Configuration File Reference
Contents
Overview
This topic is a summary of the various configuration files used in HERE platform pipelines. Most are only used in certain places, such as with the CLI, and are identified accordingly. In some instances, a configuration file may only be used in specific use cases, which are also described here.
Note
With rare exceptions, there are no configuration files needed when directly using the Pipeline API. Most of the parameters encountered in these configuration files are parameters required by various API functions. Both the CLI and the platform portal simplify working with pipelines, but the data is still required by the Pipeline API. So, we use configuration files with the SDK and CLI, and we use forms with the platform portal.
pipeline-job.conf
CLI only
This file only applies to activating batch Pipeline Versions without the use of the scheduler (that is, in a Run Now mode).

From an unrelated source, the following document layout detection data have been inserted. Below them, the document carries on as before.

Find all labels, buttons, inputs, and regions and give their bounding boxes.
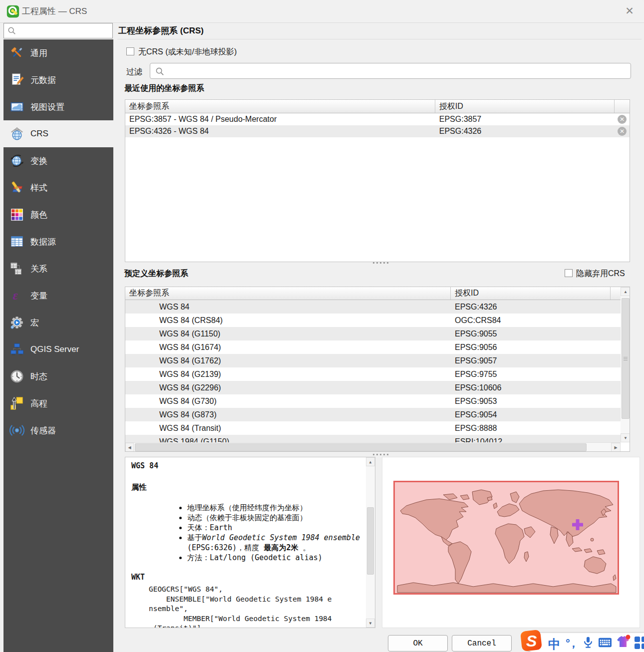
sidebar-item-macros[interactable]: 宏 (3, 309, 113, 336)
temporal-icon (9, 368, 25, 384)
crs-name-cell: WGS 84 (G873) (125, 410, 451, 419)
hide-deprecated-checkbox[interactable] (565, 269, 573, 277)
sidebar-item-qgis-server[interactable]: QGIS Server (3, 336, 113, 363)
crs-details-panel: WGS 84 属性 地理坐标系（使用经纬度作为坐标）动态（依赖于非板块固定的基准… (125, 457, 375, 628)
auth-id-cell: EPSG:9055 (451, 329, 621, 338)
remove-crs-icon[interactable]: ✕ (618, 127, 627, 136)
sidebar-item-style[interactable]: 样式 (3, 174, 113, 201)
table-row[interactable]: EPSG:3857 - WGS 84 / Pseudo-MercatorEPSG… (125, 113, 630, 125)
auth-id-cell: EPSG:9057 (451, 356, 621, 365)
sidebar-item-relations[interactable]: 关系 (3, 255, 113, 282)
sidebar-item-label: QGIS Server (30, 344, 79, 354)
crs-name-cell: WGS 1984 (G1150) (125, 437, 451, 443)
sidebar-item-elevation[interactable]: 高程 (3, 390, 113, 417)
view-settings-icon (9, 99, 25, 115)
crs-name-cell: WGS 84 (125, 303, 451, 312)
sidebar-item-general[interactable]: 通用 (3, 39, 113, 66)
ime-keyboard-icon[interactable] (598, 636, 613, 651)
recent-crs-table: 坐标参照系 授权ID EPSG:3857 - WGS 84 / Pseudo-M… (125, 99, 630, 262)
sidebar-search-input[interactable] (3, 23, 113, 38)
table-row[interactable]: WGS 1984 (G1150)ESRI:104012 (125, 435, 621, 442)
project-properties-dialog: 工程属性 — CRS ✕ 通用元数据视图设置CRS变换样式颜色数据源关系ε变量宏… (0, 0, 644, 652)
crs-property-item: 方法：Lat/long (Geodetic alias) (187, 553, 362, 563)
auth-id-cell: EPSG:4326 (435, 127, 615, 136)
sidebar-item-temporal[interactable]: 时态 (3, 363, 113, 390)
scroll-right-icon[interactable]: ▶ (611, 443, 621, 452)
table-row[interactable]: WGS 84 (G1674)EPSG:9056 (125, 340, 621, 354)
sidebar-item-sensors[interactable]: 传感器 (3, 417, 113, 444)
table-row[interactable]: WGS 84 (G730)EPSG:9053 (125, 394, 621, 408)
sidebar-item-label: 时态 (30, 371, 47, 382)
sidebar-item-label: 颜色 (30, 209, 47, 221)
sidebar-item-metadata[interactable]: 元数据 (3, 66, 113, 93)
datasource-icon (9, 234, 25, 250)
sidebar-item-crs[interactable]: CRS (3, 120, 113, 147)
auth-id-cell: EPSG:9056 (451, 343, 621, 352)
auth-id-cell: EPSG:10606 (451, 383, 621, 392)
scrollbar-thumb[interactable] (367, 507, 374, 575)
search-icon (155, 67, 165, 76)
auth-id-cell: EPSG:9054 (451, 410, 621, 419)
ok-button[interactable]: OK (388, 635, 448, 652)
ime-mic-icon[interactable] (581, 635, 595, 652)
sidebar: 通用元数据视图设置CRS变换样式颜色数据源关系ε变量宏QGIS Server时态… (3, 39, 113, 652)
table-row[interactable]: WGS 84 (G1762)EPSG:9057 (125, 354, 621, 367)
tools-icon (9, 45, 25, 61)
ime-skin-icon[interactable] (615, 634, 631, 652)
properties-heading: 属性 (131, 482, 362, 493)
scrollbar-thumb[interactable] (135, 443, 587, 451)
sidebar-item-colors[interactable]: 颜色 (3, 201, 113, 228)
crs-property-item: 地理坐标系（使用经纬度作为坐标） (187, 503, 362, 513)
column-header-crs[interactable]: 坐标参照系 (125, 100, 435, 113)
style-icon (9, 180, 25, 196)
sidebar-item-transform[interactable]: 变换 (3, 147, 113, 174)
scroll-up-icon[interactable]: ▲ (366, 457, 375, 466)
no-crs-checkbox[interactable] (126, 47, 134, 55)
qgis-logo-icon (6, 5, 19, 20)
table-row[interactable]: WGS 84 (CRS84)OGC:CRS84 (125, 314, 621, 327)
table-row[interactable]: EPSG:4326 - WGS 84EPSG:4326✕ (125, 125, 630, 137)
sidebar-item-label: 通用 (30, 47, 47, 59)
table-row[interactable]: WGS 84 (G2296)EPSG:10606 (125, 381, 621, 394)
remove-crs-icon[interactable]: ✕ (618, 115, 627, 124)
close-icon[interactable]: ✕ (619, 3, 640, 19)
auth-id-cell: EPSG:3857 (435, 115, 615, 124)
table-row[interactable]: WGS 84EPSG:4326 (125, 300, 621, 314)
sidebar-item-view-settings[interactable]: 视图设置 (3, 93, 113, 120)
ime-apps-grid-icon[interactable] (634, 636, 644, 652)
cancel-button[interactable]: Cancel (452, 635, 512, 652)
vertical-scrollbar[interactable]: ▲ ▼ (621, 287, 630, 442)
auth-id-cell: ESRI:104012 (451, 437, 621, 443)
filter-input[interactable] (150, 63, 631, 79)
table-row[interactable]: WGS 84 (Transit)EPSG:8888 (125, 421, 621, 435)
server-icon (9, 341, 25, 357)
ime-chinese-mode-icon[interactable]: 中 (548, 636, 561, 652)
column-header-auth-id[interactable]: 授权ID (451, 287, 611, 300)
ime-punctuation-icon[interactable]: °， (566, 636, 577, 651)
column-header-blank (611, 287, 621, 300)
sidebar-item-label: 宏 (30, 317, 39, 328)
scroll-left-icon[interactable]: ◀ (125, 443, 134, 452)
scrollbar-thumb[interactable] (622, 298, 630, 419)
vertical-scrollbar[interactable]: ▲ ▼ (366, 457, 375, 628)
sidebar-item-label: 数据源 (30, 236, 56, 248)
horizontal-scrollbar[interactable]: ◀ ▶ (125, 442, 621, 452)
sogou-logo-icon[interactable]: S (519, 629, 543, 652)
scroll-down-icon[interactable]: ▼ (621, 433, 630, 442)
table-row[interactable]: WGS 84 (G1150)EPSG:9055 (125, 327, 621, 340)
column-header-auth-id[interactable]: 授权ID (435, 100, 615, 113)
scroll-up-icon[interactable]: ▲ (621, 287, 630, 296)
scroll-down-icon[interactable]: ▼ (366, 619, 375, 628)
splitter-handle[interactable] (372, 262, 389, 264)
crs-extent-map (382, 457, 640, 628)
column-header-crs[interactable]: 坐标参照系 (125, 287, 451, 300)
splitter-handle[interactable] (372, 453, 389, 456)
table-row[interactable]: WGS 84 (G873)EPSG:9054 (125, 408, 621, 421)
macros-icon (9, 315, 25, 330)
sidebar-item-variables[interactable]: ε变量 (3, 282, 113, 309)
predefined-crs-table: 坐标参照系 授权ID WGS 84EPSG:4326WGS 84 (CRS84)… (125, 287, 630, 452)
page-title: 工程坐标参照系 (CRS) (118, 25, 204, 36)
sidebar-item-label: CRS (30, 129, 48, 139)
sidebar-item-data-sources[interactable]: 数据源 (3, 228, 113, 255)
table-row[interactable]: WGS 84 (G2139)EPSG:9755 (125, 367, 621, 381)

Example content of pipeline-job.conf
:
pipeline.job.catalog-versions {
output-catalog { base-version = 42 }
input-catalogs {
test-input-1 {
processing-type = "no_changes"
version = 19
}
test-input-2 {
processing-type = "changes"
since-version = 70
version = 75
}
test-input-3 {
processing-type = "reprocess"
version = 314159
}
}
}
Where:
↑ Top
pipeline-config.conf
CLI only
When you create a Pipeline Version using the CLI, the configuration of the new Pipeline Version is specified by the pipeline-config.conf
file, the template file ID, and the pipeline ID. pipeline-config.conf
is added to the classpath of the main user process.
Because the pipeline template
(see discussion below) includes information about the input catalog(s) to be used with this Pipeline Version, the information in the pipeline-config.conf
file should agree with the information in the pipeline template
, as follows:
- In the
pipeline template
, the input catalog ID values are identified. - In the
pipeline-config.conf
file, you use the same input catalog ID values from the template to associate the HRN value for each catalog. - The
pipeline-job.conf
file should only be used when a batch Pipeline Version needs to be executed with specific versions of input catalogs or type of processing. It contains the version information about the catalogs defined in the pipeline-config.conf
file. However, if you run the batch Pipeline Version using the scheduler, the scheduler determines the versions and the new data to be processed. Or, if the batch Pipeline Version is run on-demand without any details, the service will, by default, pick the latest catalog versions and reprocess.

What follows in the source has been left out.